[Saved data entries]
--- START ---
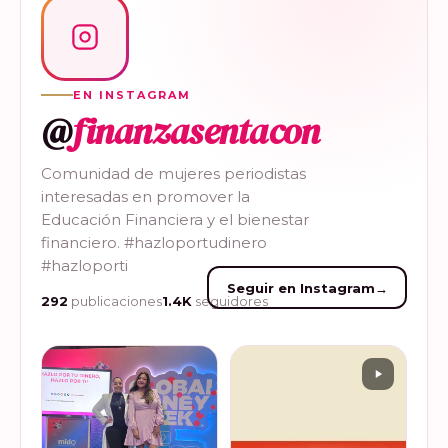
EN INSTAGRAM
@
finanzasentacon
Comunidad de mujeres periodistas
interesadas en promover la
Educación Financiera y el bienestar
financiero. #hazloportudinero
#hazloporti
Seguir en Instagram
→
292
publicaciones
1.4K
seguidores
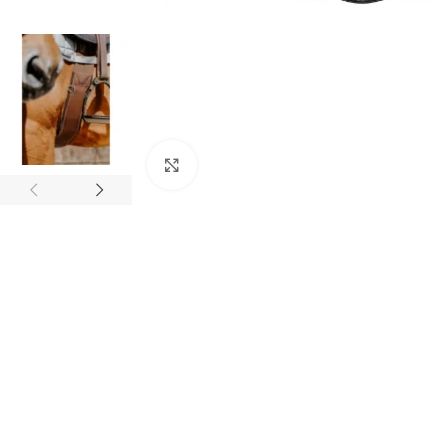
Click to enlarge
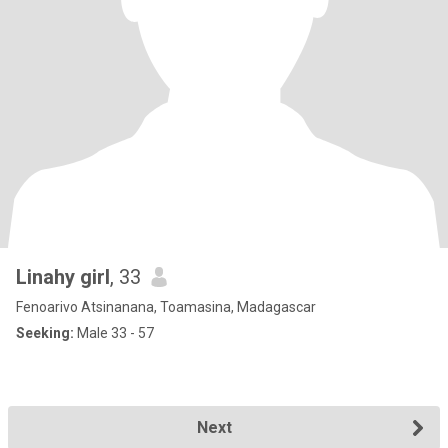
Linahy girl
, 33
Fenoarivo Atsinanana, Toamasina, Madagascar
Seeking:
Male 33 - 57
Next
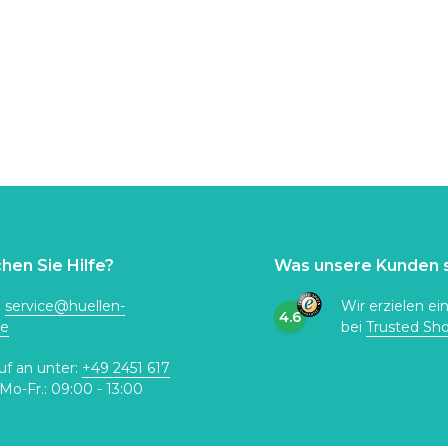
hen Sie Hilfe?
Was unsere Kunden 
:
service@huellen-
Wir erzielen ei
4.6
de
bei
Trusted Sh
uf an unter:
+49 2451 617
Mo-Fr.: 09:00 - 13:00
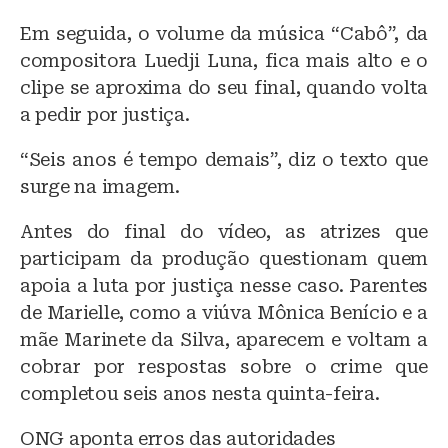
Em seguida, o volume da música “Cabô”, da
compositora Luedji Luna, fica mais alto e o
clipe se aproxima do seu final, quando volta
a pedir por justiça.
“Seis anos é tempo demais”, diz o texto que
surge na imagem.
Antes do final do vídeo, as atrizes que
participam da produção questionam quem
apoia a luta por justiça nesse caso. Parentes
de Marielle, como a viúva Mônica Benício e a
mãe Marinete da Silva, aparecem e voltam a
cobrar por respostas sobre o crime que
completou seis anos nesta quinta-feira.
ONG aponta erros das autoridades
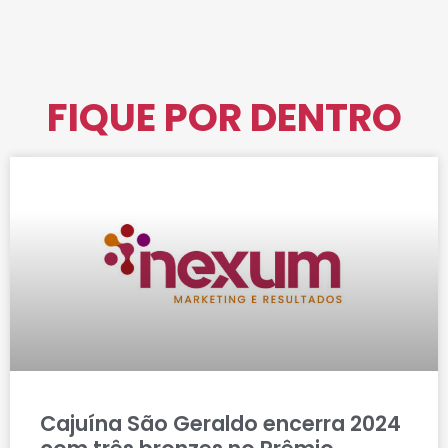
FIQUE POR DENTRO
Cajuína São Geraldo encerra 2024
--- END ---
[Task details]
Only the text of the records above is to be reproduced, exactly as given; the pictures are dropped.

[Response to the exercise]
EN INSTAGRAM
@
finanzasentacon
Comunidad de mujeres periodistas
interesadas en promover la
Educación Financiera y el bienestar
financiero. #hazloportudinero
#hazloporti
Seguir en Instagram
→
292
publicaciones
1.4K
seguidores
Click to enlarge
Linahy girl
, 33
Fenoarivo Atsinanana, Toamasina, Madagascar
Seeking:
Male 33 - 57
Next
hen Sie Hilfe?
Was unsere Kunden 
:
service@huellen-
Wir erzielen ei
4.6
de
bei
Trusted Sh
uf an unter:
+49 2451 617
Mo-Fr.: 09:00 - 13:00
Em seguida, o volume da música “Cabô”, da
compositora Luedji Luna, fica mais alto e o
clipe se aproxima do seu final, quando volta
a pedir por justiça.
“Seis anos é tempo demais”, diz o texto que
surge na imagem.
Antes do final do vídeo, as atrizes que
participam da produção questionam quem
apoia a luta por justiça nesse caso. Parentes
de Marielle, como a viúva Mônica Benício e a
mãe Marinete da Silva, aparecem e voltam a
cobrar por respostas sobre o crime que
completou seis anos nesta quinta-feira.
ONG aponta erros das autoridades
FIQUE POR DENTRO
Cajuína São Geraldo encerra 2024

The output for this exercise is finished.